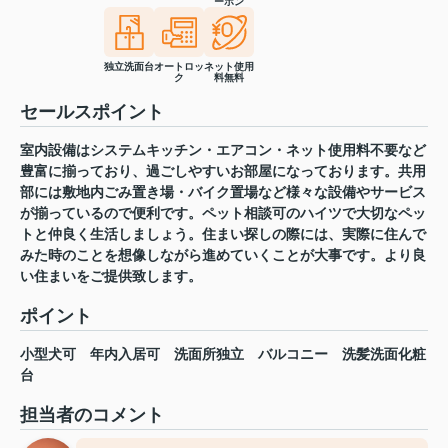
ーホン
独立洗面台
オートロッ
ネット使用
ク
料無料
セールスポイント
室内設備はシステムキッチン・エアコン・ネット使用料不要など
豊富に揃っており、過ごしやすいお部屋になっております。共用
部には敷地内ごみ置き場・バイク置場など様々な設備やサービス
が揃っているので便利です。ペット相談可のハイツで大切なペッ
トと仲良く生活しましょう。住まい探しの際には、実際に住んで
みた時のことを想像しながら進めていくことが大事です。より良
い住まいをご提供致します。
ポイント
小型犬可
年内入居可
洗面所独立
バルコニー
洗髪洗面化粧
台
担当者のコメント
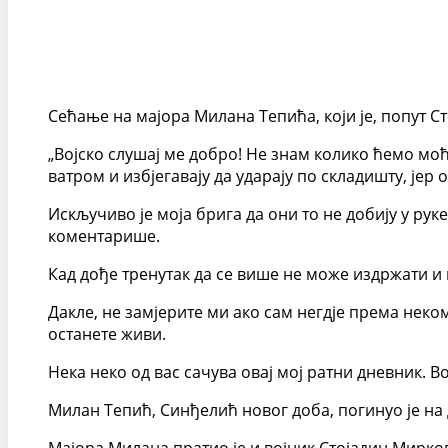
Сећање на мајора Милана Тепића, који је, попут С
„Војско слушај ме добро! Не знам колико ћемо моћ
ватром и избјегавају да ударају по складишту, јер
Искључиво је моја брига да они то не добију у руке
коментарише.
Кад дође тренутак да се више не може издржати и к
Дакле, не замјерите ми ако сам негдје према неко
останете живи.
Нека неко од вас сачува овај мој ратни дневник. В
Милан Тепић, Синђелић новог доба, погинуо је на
--
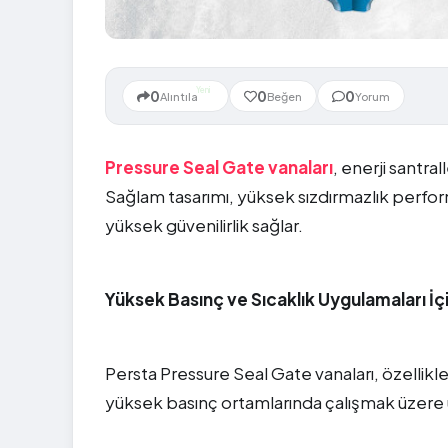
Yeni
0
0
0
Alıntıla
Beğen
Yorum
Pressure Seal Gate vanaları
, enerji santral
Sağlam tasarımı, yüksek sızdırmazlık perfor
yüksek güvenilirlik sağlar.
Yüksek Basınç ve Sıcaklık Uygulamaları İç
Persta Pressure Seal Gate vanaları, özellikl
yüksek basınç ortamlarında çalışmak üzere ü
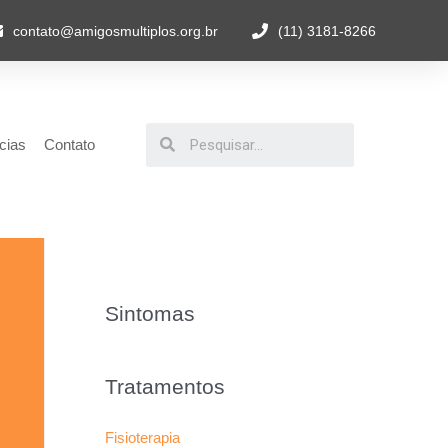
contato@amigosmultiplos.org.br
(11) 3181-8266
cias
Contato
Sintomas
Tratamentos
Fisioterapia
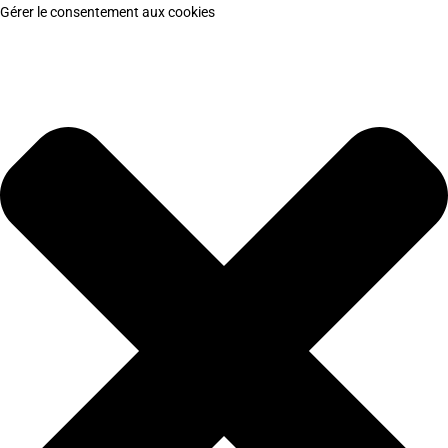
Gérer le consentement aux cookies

What you will do
Search the records above for the string "Seal". Copy every line that contains it.

Exercise answer
Pressure Seal Gate vanaları
Persta Pressure Seal Gate vanaları, özellikl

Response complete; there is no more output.